That came in a friend of the court brief supporting Fox and ABC. The Supremes are currently deciding whether or not to uphold FCC indecency decisions against Fox and ABC after the Second Circuit ruled those decisions, and the FCC's underlying indecency enforcement policy, unconstitutionally vague and chilling. The FCC and Justice appealed those rulings.
"Pacifica is based on an archaic and unrealistic conception of broadcast television," they argued. The groups go further than the National Association of Broadcasters in asking for the FCC to get out of the content reg business. Given the way the tech companies frame their support of broadcasting, it is not a surprise they are not exactly on the same page.

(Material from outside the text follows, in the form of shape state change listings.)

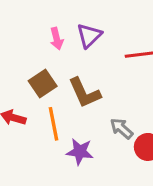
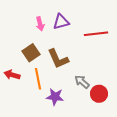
purple triangle: (89, 36) -> (61, 22), turned 30

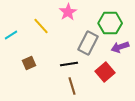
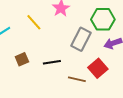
black line: (69, 64) -> (52, 62), moved
brown line: (72, 86) -> (77, 79), moved, turned -60

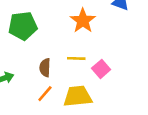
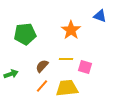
brown semicircle: (45, 68) -> (42, 66), turned 40
pink square: (101, 69) -> (85, 67), turned -32

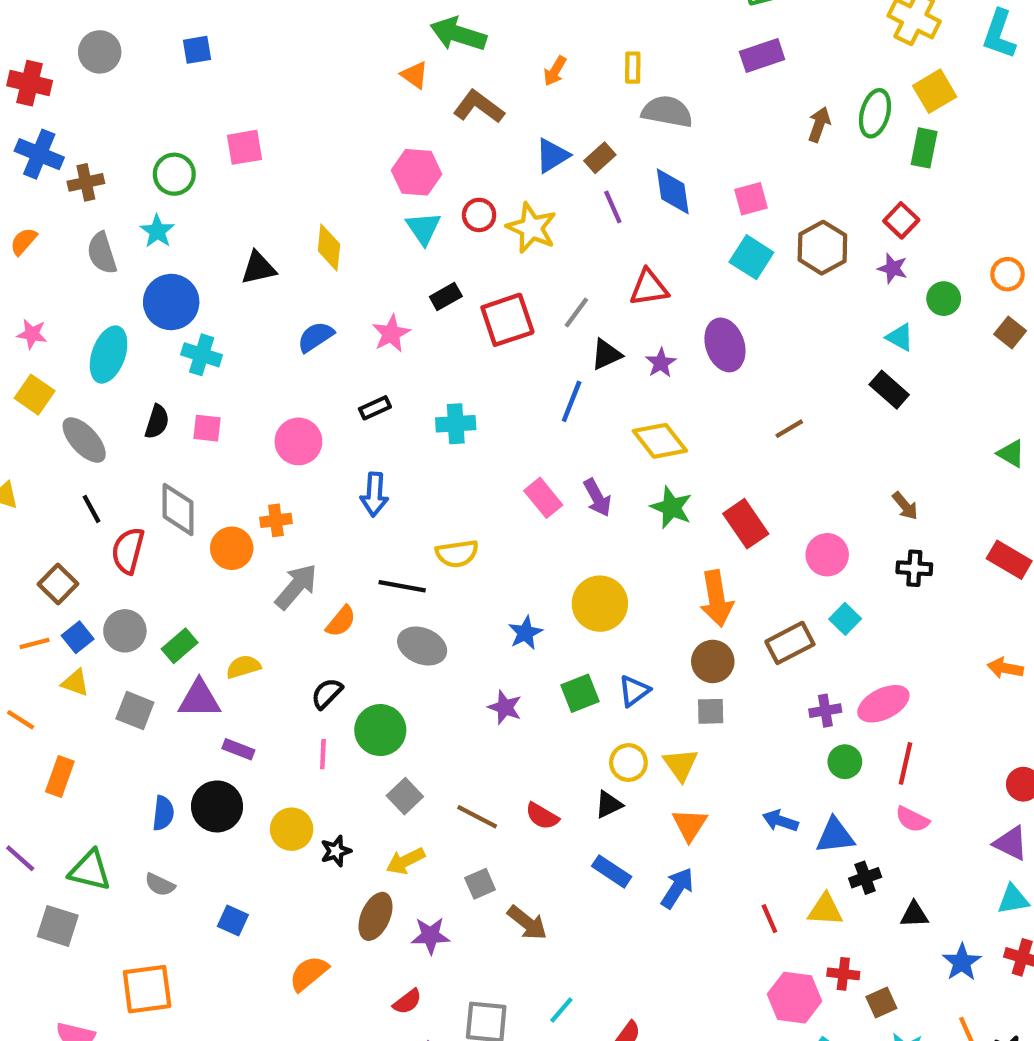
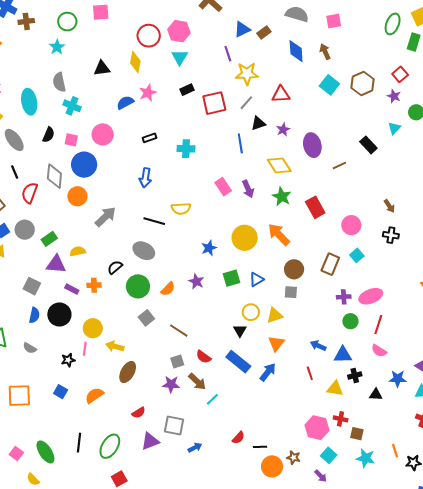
brown arrow: (819, 124) -> (325, 52), moved, turned -49
pink square: (751, 199) -> (334, 21), moved
purple line: (613, 207) -> (228, 54), moved
red circle: (479, 215) -> (149, 36), moved, size x1.5
yellow star: (532, 228) -> (247, 74), moved, turned -30
gray semicircle: (102, 253) -> (59, 82), moved
blue circle: (171, 302) -> (84, 165), moved
pink star: (391, 334) -> (148, 93), moved
cyan triangle: (900, 337) -> (394, 128), turned 40
purple ellipse: (725, 345) -> (312, 145), moved
cyan ellipse: (109, 355) -> (29, 102), turned -35
black rectangle: (889, 390) -> (368, 145), moved
blue line: (572, 401) -> (240, 143), turned -36
pink circle: (298, 441) -> (103, 134), moved
orange cross: (276, 520) -> (94, 285), moved
orange arrow: (717, 599) -> (279, 234), moved, turned 140
orange semicircle: (341, 621) -> (168, 289), moved
brown rectangle: (790, 643) -> (330, 264), turned -45
gray ellipse: (422, 646) -> (144, 251), moved
gray square: (135, 710) -> (32, 286), moved
pink line: (323, 754) -> (85, 349), moved
yellow triangle: (680, 765) -> (275, 315), turned 42
black triangle: (609, 804) -> (240, 331), turned -40
red semicircle: (542, 816) -> (203, 357), moved
black star: (336, 851) -> (68, 360), moved
yellow arrow: (406, 861) -> (115, 346), moved, turned 36
blue rectangle: (612, 871) -> (238, 362), size x1.4
red line: (769, 919) -> (310, 373), moved
blue square: (233, 920) -> (61, 392), moved
purple star: (430, 936) -> (171, 384), moved
blue star: (962, 962) -> (398, 379), moved, turned 30
brown square: (881, 1003) -> (357, 434), turned 32
cyan line: (561, 1010) -> (212, 399), moved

The groups, which include TechFreedom, the Center for Democracy & Technology and the Electronic Frontier Foundation, essentially argue that broadcasting should be free of content regs because technology has rendered it "rare" rather than pervasive, with only a small, and dwindling, percentage of people getting content over the air.
Read more:
http://www.broadcastingcable.com/article/476688-Tech_Policy_Groups_Call_on_Supreme_Court_to_Overturn_Pacifica_Decision.php
The complaint that spurred the FCC v. Pacifica case came from one father who was driving with his teenage son in '73 and heard George Carlin's "seven dirty words" monologue on WBAI, otherwise now known as the flagship station for
Democracy Now!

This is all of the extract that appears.